[Work instructions] Would you count the lines in the entries below that contain "Prix"? Reply with the number only.

═════ Material for this task ═════

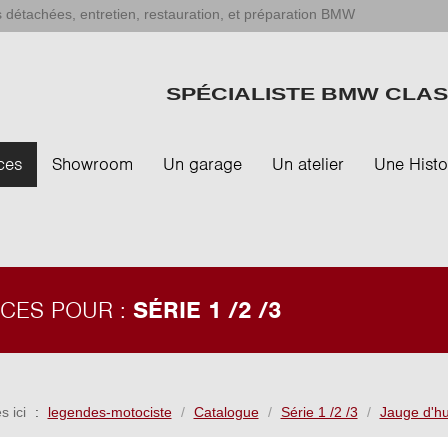
 détachées, entretien, restauration, et préparation BMW
SPÉCIALISTE BMW CLAS
ces
Showroom
Un garage
Un atelier
Une Histo
ÈCES POUR :
SÉRIE 1 /2 /3
s ici
legendes-motociste
Catalogue
Série 1 /2 /3
Jauge d'hu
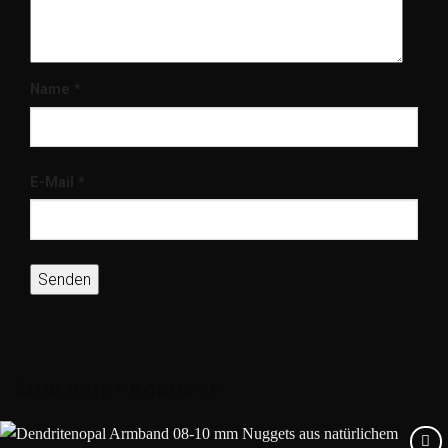
Name
*
E-Mail
*
ÄHNLICHE PRODUKTE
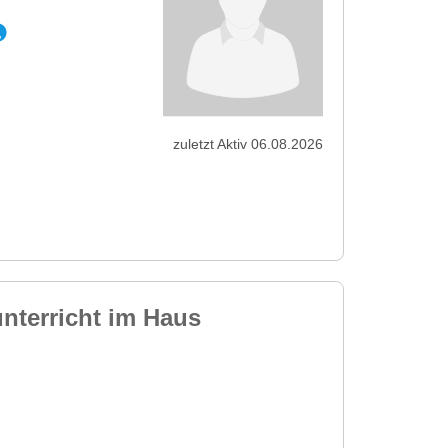
zuletzt Aktiv 06.08.2026
nterricht im Haus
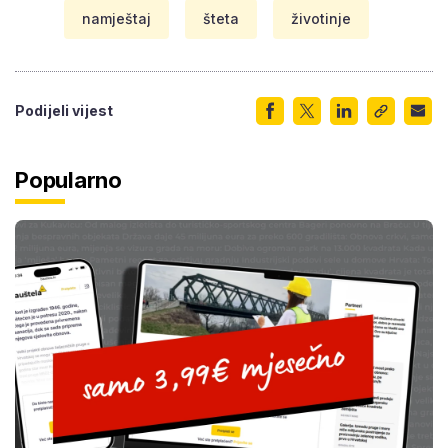
namještaj
šteta
životinje
Podijeli vijest
Popularno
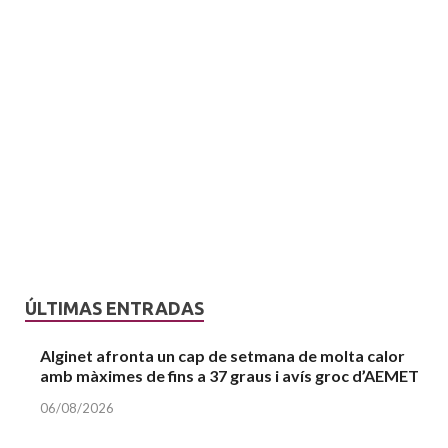
ÚLTIMAS ENTRADAS
Alginet afronta un cap de setmana de molta calor
amb màximes de fins a 37 graus i avís groc d’AEMET
06/08/2026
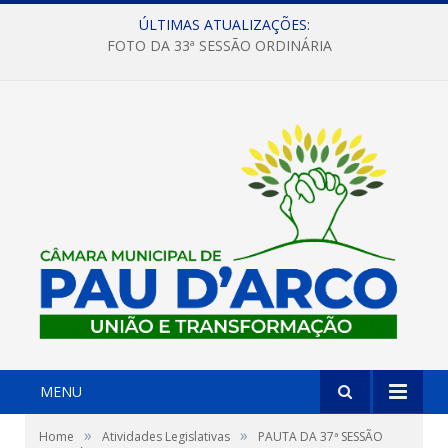
ÚLTIMAS ATUALIZAÇÕES:
FOTO DA 33ª SESSÃO ORDINÁRIA
MENU
»
»
Home
Atividades Legislativas
PAUTA DA 37ª SESSÃO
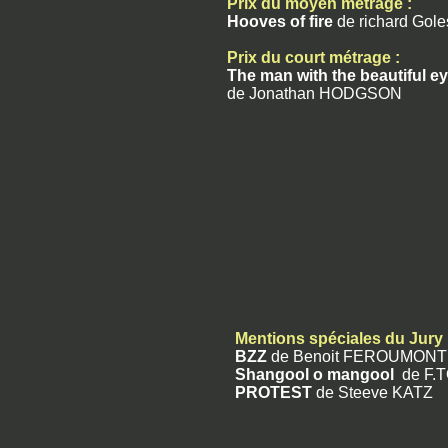
Prix du moyen métrage :
Hooves of fire
de richard Gol
Prix du court métrage :
The man with the beautiful e
de Jonathan HODGSON
Mentions spéciales du Jury 
BZZ
de Benoit FEROUMONT
Shangool o mangool
de F.T
PROTEST
de Steeve KATZ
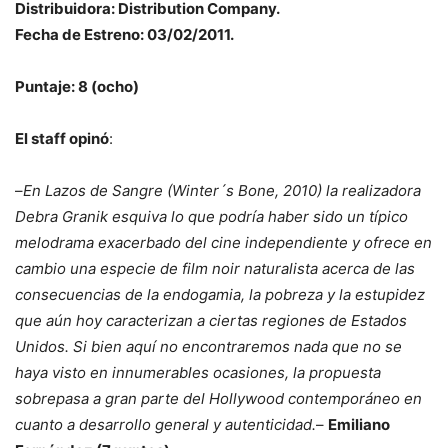
Distribuidora: Distribution Company.
Fecha de Estreno: 03/02/2011.
Puntaje: 8 (ocho)
El staff opinó
:
–
En Lazos de Sangre (Winter´s Bone, 2010) la realizadora
Debra Granik esquiva lo que podría haber sido un típico
melodrama exacerbado del cine independiente y ofrece en
cambio una especie de film noir naturalista acerca de las
consecuencias de la endogamia, la pobreza y la estupidez
que aún hoy caracterizan a ciertas regiones de Estados
Unidos. Si bien aquí no encontraremos nada que no se
haya visto en innumerables ocasiones, la propuesta
sobrepasa a gran parte del Hollywood contemporáneo en
cuanto a desarrollo general y autenticidad.
–
Emiliano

═════

[Completed exercise] 2